Story image

Researchers create AI-enabled computer keyboard malware

11 Jun 2019
Twitter
Facebook

Researchers at Israel’s Ben-Gurion University of the Negev have created a proof-of-concept attack that can mimic the way people write via their computer keyboards.

The attack method, dubbed ‘Malboard’, uses a compromised USB keyboard and artificial intelligence to automatically generate keystrokes that mimic the way a normal human user would write.

Researchers demonstrated that the Malboard attack autonomously generates commands in the user’s style, injects the keystrokes as malicious software into the keyboard and evades detection. 

“In the study, 30 people performed three different keystroke tests against the tested evasion against three existing detection mechanisms including KeyTrac, TypingDNA and DuckHunt. Our attack evaded detection in 83%-100% of the cases,” explains Cyber@BGU head of the David and Janet Polak Family Malware Lab, Dr. Nir Nissim. 

“Malboard was effective in two scenarios: by a remote attacker using wireless communication to communicate, and by an inside attacker, such as an employee, that physically operates and uses Malboard.” 

The researchers were able to develop detection methods to prevent such attacks from happening in the real world, by including additional information including the keyboard’s power consumption, the keystrokes’ sound, and the way users fix typographical errors.

“Each of the proposed detection modules is capable of detecting the Malboard attack in 100% of the cases, with no false positives,” Dr. Nissim adds. 

“Using them together as an ensemble detection framework will ensure that an organisation is immune to the Malboard attack as well as other keystroke attacks.”

Commenting on the researchers’ findings, ESET cybersecurity specialist Jake Moore points out that artificial intelligence is growing smarter – something many have feared for years.

“The more data comes in, the more accurate the machine learns to produce authentic emails, which in turn can be used criminally,” says Moore. 

“Spear phishing attacks have been used for years but the biggest issue for threat actors is that it can take vast amounts of time in communicating with the victim. Using AI will, of course, reduce the amount of human interaction in such attacks and therefore will increase the number of attacks on inboxes. Naturally, the big question is how should we evade such intelligent attacks?”

“Well, there is still much to be said for timing, use caution opening it or communicating.

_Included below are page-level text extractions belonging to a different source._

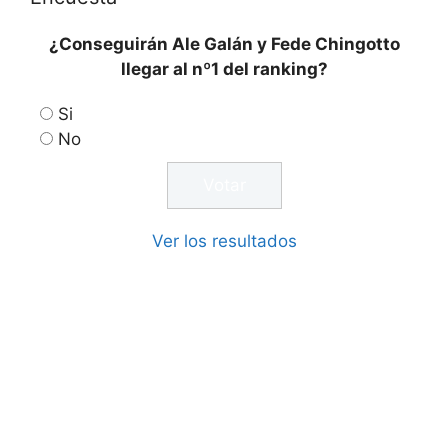
¿Conseguirán Ale Galán y Fede Chingotto
llegar al nº1 del ranking?
Si
No
Ver los resultados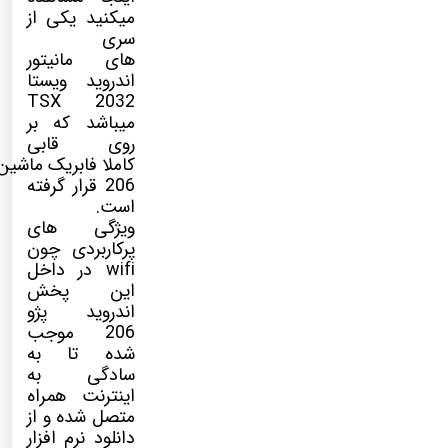
میکنید یکی از
سری
های مانیتور
اندروید ویستا
TSX 2032
میباشد که بر
روی قابی
کاملا فابریک ماشین 
206 قرار گرفته
است.
ویژگی های
پرکاربردی چون
wifi در داخل
این پخش
اندروید پژو
206 موجب
شده تا به
سادگی به
اینترنت همراه
متصل شده و از
دانلود نرم افزار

Or better still, request further verification on unknown emails or communications out of the blue.”

BGU researchers propose using this detection framework for every keyboard when purchased and daily at the outset, since sophisticated malicious keyboards can delay their malicious activity for a later time period. Many new attacks can detect the presence of security mechanisms and thus manage to evade or disable them. 

The researchers also plan to research other USB devices including computer mouse clicks, movements, and duration of use. The BGU researchers plan to expand work on other popular USB devices, including computer mouse user movements, clicks, and how long they are used.